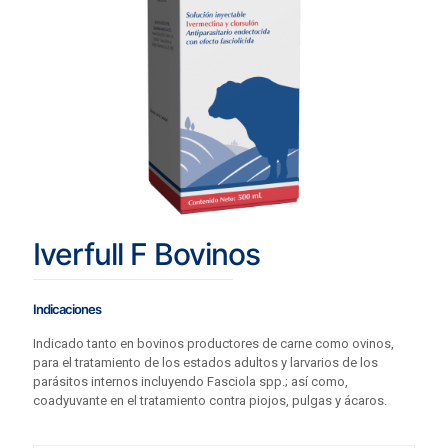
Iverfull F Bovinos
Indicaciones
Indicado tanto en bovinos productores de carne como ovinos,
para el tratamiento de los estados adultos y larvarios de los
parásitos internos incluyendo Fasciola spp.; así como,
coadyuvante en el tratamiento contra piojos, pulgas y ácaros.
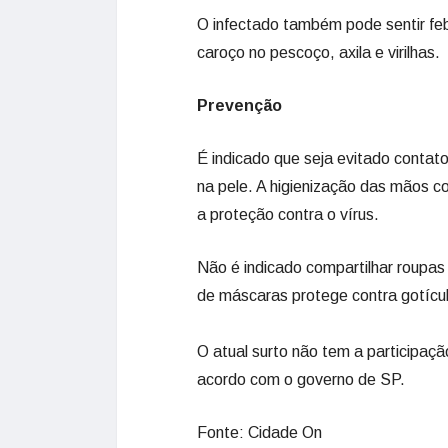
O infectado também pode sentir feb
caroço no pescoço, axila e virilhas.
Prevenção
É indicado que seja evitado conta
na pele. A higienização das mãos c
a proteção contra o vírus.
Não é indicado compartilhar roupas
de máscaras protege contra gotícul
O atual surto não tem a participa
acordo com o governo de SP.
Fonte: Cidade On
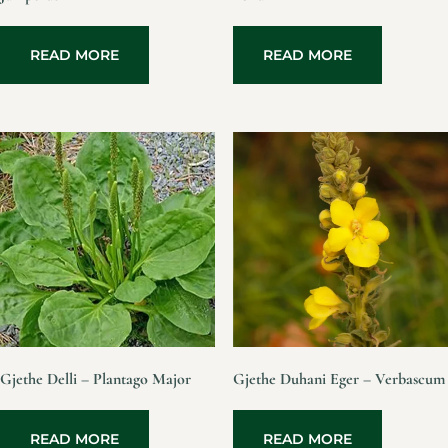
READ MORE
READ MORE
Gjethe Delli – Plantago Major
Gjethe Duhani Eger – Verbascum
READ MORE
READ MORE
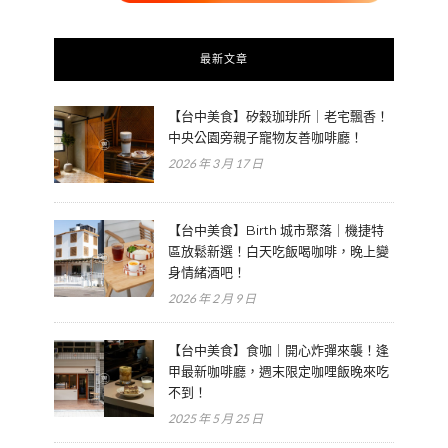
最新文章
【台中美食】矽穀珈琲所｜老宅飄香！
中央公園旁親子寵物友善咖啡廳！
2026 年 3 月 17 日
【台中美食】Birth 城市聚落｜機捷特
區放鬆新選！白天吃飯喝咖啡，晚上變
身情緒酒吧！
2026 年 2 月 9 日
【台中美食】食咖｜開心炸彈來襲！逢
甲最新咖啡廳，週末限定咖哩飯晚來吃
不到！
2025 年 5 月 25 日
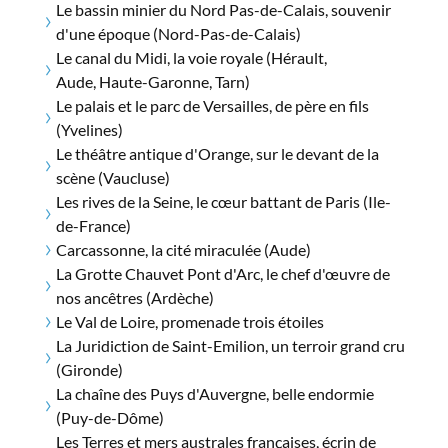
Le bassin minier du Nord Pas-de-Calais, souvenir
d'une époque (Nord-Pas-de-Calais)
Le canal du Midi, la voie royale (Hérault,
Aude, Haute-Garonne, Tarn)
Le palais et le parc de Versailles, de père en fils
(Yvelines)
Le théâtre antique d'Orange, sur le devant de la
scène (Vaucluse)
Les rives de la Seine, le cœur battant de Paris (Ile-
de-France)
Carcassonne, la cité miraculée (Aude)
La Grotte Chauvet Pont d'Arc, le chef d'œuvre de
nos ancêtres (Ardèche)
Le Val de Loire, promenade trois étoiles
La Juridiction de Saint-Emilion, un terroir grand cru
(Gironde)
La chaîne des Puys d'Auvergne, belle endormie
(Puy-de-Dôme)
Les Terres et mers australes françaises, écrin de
--
What the exercise asks:
Return to the listing above and set it down exactly, leaving out its pictures.

Finished exercise:
Iverfull F Bovinos
Indicaciones
Indicado tanto en bovinos productores de carne como ovinos,
para el tratamiento de los estados adultos y larvarios de los
parásitos internos incluyendo Fasciola spp.; así como,
coadyuvante en el tratamiento contra piojos, pulgas y ácaros.
O infectado também pode sentir feb
caroço no pescoço, axila e virilhas.
Prevenção
É indicado que seja evitado conta
na pele. A higienização das mãos c
a proteção contra o vírus.
Não é indicado compartilhar roupas
de máscaras protege contra gotícul
O atual surto não tem a participa
acordo com o governo de SP.
Fonte: Cidade On
READ MORE
READ MORE
Gjethe Delli – Plantago Major
Gjethe Duhani Eger – Verbascum
READ MORE
READ MORE
最新文章
【台中美食】矽穀珈琲所｜老宅飄香！
中央公園旁親子寵物友善咖啡廳！
2026 年 3 月 17 日
【台中美食】Birth 城市聚落｜機捷特
區放鬆新選！白天吃飯喝咖啡，晚上變
身情緒酒吧！
2026 年 2 月 9 日
【台中美食】食咖｜開心炸彈來襲！逢
甲最新咖啡廳，週末限定咖哩飯晚來吃
不到！
2025 年 5 月 25 日
Le bassin minier du Nord Pas-de-Calais, souvenir
d'une époque (Nord-Pas-de-Calais)
Le canal du Midi, la voie royale (Hérault,
Aude, Haute-Garonne, Tarn)
Le palais et le parc de Versailles, de père en fils
(Yvelines)
Le théâtre antique d'Orange, sur le devant de la
scène (Vaucluse)
Les rives de la Seine, le cœur battant de Paris (Ile-
de-France)
Carcassonne, la cité miraculée (Aude)
La Grotte Chauvet Pont d'Arc, le chef d'œuvre de
nos ancêtres (Ardèche)
Le Val de Loire, promenade trois étoiles
La Juridiction de Saint-Emilion, un terroir grand cru
(Gironde)
La chaîne des Puys d'Auvergne, belle endormie
(Puy-de-Dôme)
Les Terres et mers australes françaises, écrin de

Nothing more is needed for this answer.